Read this article to find out.
Estonia :heart: Crypto
Estonia is a small country in the Baltic region with at least a quarter of its population being ethnic Russians. At the same time, it is an active member of the European Union and NATO (also using the Euro as a national currency). Back in 2017 Estonia tried to once again serve as a bridge between various interests to the benefit of its own land and population. Several law makers gathered and decided to further leverage on the strong e-government already built, and introduced a series of new laws and regulations, which aimed to support projects in the crypto field.
The newly introduced licensing targeted two groups of companies – those looking to initiate an ICO campaign (initial coin offering) and those looking to operate a crypto exchange. This was completely unheard-of back in the day, when no one knew how to treat such projects from a legislative perspective, especially within the heavily regulated EU. Estonia was already ahead in various fields such as the digital government, which helped them introduce a “digital residence” in addition to the crypto licenses. In simple terms, the digital residence permitted entrepreneurs, citizens of any nation to obtain the necessary licensing even if they were already located elsewhere over the globe.
The result was quite impressive.

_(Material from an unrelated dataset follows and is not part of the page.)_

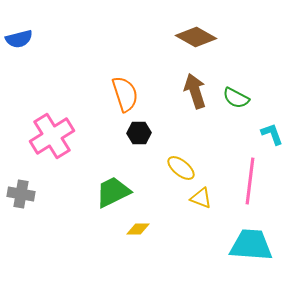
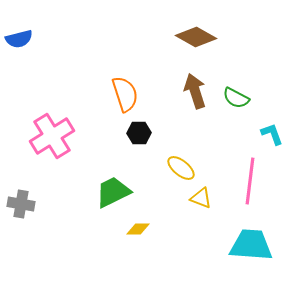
gray cross: moved 10 px down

Thousands of companies, who wanted to kick-off a revolutionary way to fund raise their businesses through the blazing hot blockchain technology, flocked to Estonia and launched ICOs in a matter of months.
Current State of Affairs
Fast forward two years ahead, in 2019 the EU passed a very complex legislation, related to the KYC (know your customer) policies, which the regulators on a national level supposed to implement in order to oversee the operations of the crypto businesses. The ultimate goal was to stop money laundering within the relatively non-yet-regulated industry. Estonia met all this new legislation relatively readily and it was in the beginning of 2020 when they introduced amendments to the crypto business’ licenses.
Here is the most interesting part of this story. According to many legal professionals, the newly introduced EU legislation was already covered in the existing crypto policies on a local level in Estonia. They were already ahead of everybody and once they decided to change their policies further, everyone was a bit shocked. So why did they do it?

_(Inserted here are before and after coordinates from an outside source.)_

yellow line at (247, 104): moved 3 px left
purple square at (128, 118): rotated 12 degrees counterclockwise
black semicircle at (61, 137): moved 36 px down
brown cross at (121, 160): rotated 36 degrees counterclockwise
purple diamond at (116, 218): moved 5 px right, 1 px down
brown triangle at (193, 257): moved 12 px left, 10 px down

To understand that better, we will take a moment to briefly outline the changes Estonia deployed earlier this year. In 2017 it was enough for a company to appoint an individual responsible for the KYC, like a DPO or a Compliance officer. One of the heads of the new company had to be either a EU resident (not necessarily even a citizen), and the official address had to be in Estonia. The license itself would cost about $400 to obtain.
After the changes, the company’s director had to be an Estonian resident and a local office was required. The license fee jumped up to $3,700, which all together does not seem like a big deal. However, the compliance procedures, which include monthly reporting and various additional paperwork, cost an average of about a few thousand dollars a month. Which is about what you would pay one-time for obtaining the license elsewhere (say, the United Kingdom Financial Conduct Authority crypto license).
Estonia and MySpace
The number of companies to leave Estonia is growing on a daily basis. There are still reasons why some companies continue to seek licensing in Estonia, such as the familiar path towards obtaining it, the digital services, which are very simplified in the small Baltic country, and many others. But the economics just does not work anymore. If you are running a startup, annual fees of $20,000 simply do not make sense.

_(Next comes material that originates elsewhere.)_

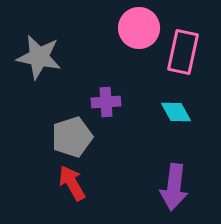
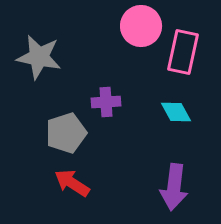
pink circle: moved 2 px right, 2 px up
gray pentagon: moved 6 px left, 4 px up
red arrow: rotated 27 degrees counterclockwise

So why did Estonia do that? From various publications in media, it sounds like the lawmakers tried to monetize on their advantageous position. They thought that for many of the crypto businesses it will be better to stay with the devil that they know; however they somehow missed the fact that a small country cannot compete with the big boys in the long run. If we look at Estonia from a business perspective, their model to be the first was rather unique, courageous, and quite practical at the time. Almost like MySpace in the early 2000s, Estonia surely monetized their position. And just like with MySpace, many competitors quickly gained speed, improved the model and… well, the rest is history.